(Saved entries)

● ● ●

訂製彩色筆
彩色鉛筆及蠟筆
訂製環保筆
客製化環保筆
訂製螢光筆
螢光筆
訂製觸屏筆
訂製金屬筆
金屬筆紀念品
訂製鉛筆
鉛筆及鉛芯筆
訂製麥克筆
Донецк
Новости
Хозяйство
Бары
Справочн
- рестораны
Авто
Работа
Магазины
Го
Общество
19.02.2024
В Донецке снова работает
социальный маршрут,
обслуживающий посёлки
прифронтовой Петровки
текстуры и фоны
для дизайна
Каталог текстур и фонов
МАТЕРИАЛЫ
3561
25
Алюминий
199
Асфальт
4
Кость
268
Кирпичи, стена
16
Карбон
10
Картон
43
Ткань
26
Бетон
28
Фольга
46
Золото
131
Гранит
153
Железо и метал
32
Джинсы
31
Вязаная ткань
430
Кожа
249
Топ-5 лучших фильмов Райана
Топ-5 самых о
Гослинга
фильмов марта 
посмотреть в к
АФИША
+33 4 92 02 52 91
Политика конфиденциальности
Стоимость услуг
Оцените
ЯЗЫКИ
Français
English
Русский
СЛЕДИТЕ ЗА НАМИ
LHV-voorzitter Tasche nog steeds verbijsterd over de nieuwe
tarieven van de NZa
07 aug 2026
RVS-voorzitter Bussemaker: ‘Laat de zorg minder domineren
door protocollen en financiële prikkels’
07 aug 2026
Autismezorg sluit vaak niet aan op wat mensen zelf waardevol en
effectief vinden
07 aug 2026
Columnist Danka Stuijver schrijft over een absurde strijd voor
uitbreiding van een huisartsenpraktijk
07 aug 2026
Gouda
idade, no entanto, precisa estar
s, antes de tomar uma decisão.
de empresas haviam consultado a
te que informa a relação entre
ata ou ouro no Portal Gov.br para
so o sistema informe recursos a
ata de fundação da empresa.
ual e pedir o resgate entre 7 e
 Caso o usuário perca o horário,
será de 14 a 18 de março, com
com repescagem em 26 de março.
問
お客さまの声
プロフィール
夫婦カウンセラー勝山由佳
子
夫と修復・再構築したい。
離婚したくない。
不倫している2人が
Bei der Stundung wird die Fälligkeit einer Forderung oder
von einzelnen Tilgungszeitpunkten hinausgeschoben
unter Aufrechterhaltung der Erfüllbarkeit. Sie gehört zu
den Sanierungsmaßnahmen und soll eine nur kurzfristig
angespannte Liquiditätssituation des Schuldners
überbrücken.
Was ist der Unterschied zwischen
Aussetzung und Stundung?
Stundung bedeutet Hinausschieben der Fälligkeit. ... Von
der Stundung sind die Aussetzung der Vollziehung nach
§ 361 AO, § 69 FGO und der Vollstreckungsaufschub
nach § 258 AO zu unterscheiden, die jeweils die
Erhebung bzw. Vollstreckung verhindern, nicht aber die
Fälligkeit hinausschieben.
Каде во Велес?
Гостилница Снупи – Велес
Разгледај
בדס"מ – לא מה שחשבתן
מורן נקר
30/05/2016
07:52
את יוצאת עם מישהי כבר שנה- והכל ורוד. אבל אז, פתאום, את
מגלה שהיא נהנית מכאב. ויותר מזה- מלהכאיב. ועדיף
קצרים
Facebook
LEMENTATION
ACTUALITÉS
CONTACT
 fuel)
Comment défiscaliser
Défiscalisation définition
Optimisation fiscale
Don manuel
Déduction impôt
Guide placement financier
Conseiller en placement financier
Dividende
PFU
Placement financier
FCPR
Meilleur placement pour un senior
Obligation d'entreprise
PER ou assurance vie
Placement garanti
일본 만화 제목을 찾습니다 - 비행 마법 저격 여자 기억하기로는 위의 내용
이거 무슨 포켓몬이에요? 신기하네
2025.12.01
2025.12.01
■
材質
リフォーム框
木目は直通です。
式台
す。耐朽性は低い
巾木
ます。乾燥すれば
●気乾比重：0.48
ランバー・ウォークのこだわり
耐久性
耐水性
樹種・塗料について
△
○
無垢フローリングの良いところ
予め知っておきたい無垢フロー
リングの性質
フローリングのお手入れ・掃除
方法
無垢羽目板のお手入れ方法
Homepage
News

● ● ●

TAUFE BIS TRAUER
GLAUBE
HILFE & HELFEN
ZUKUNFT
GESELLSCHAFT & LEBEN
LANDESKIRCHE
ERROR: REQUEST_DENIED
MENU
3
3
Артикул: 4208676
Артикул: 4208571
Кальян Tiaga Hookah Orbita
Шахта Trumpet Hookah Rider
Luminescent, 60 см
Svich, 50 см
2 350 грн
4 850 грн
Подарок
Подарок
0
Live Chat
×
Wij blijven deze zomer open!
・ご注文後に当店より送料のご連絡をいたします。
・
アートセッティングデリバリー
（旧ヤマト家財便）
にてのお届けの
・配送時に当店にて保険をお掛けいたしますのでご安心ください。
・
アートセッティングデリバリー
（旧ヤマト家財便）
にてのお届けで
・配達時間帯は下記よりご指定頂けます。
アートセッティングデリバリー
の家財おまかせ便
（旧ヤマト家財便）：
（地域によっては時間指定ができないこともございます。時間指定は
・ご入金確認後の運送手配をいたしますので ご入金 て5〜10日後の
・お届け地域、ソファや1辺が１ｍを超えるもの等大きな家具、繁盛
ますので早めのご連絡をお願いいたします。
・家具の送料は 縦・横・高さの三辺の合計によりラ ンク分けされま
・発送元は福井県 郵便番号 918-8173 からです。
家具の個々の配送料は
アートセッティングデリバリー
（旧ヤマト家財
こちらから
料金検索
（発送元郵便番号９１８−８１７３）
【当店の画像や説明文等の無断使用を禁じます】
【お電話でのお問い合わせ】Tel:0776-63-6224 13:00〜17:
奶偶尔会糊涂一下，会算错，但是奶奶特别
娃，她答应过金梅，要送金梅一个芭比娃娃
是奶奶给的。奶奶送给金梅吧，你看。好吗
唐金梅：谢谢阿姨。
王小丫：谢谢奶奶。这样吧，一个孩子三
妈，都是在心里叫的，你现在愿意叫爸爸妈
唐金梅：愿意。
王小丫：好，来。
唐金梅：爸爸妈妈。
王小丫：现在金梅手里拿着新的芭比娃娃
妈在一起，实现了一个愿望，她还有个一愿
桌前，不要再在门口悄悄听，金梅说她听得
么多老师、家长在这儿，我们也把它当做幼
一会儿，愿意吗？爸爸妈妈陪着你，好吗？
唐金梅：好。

● ● ●

== REQUIRED ACTION ==
Please copy out each line in the entries that mentions the string "фильмов".

== RESPONSE FOR THIS EXERCISE ==
Топ-5 лучших фильмов Райана
фильмов марта 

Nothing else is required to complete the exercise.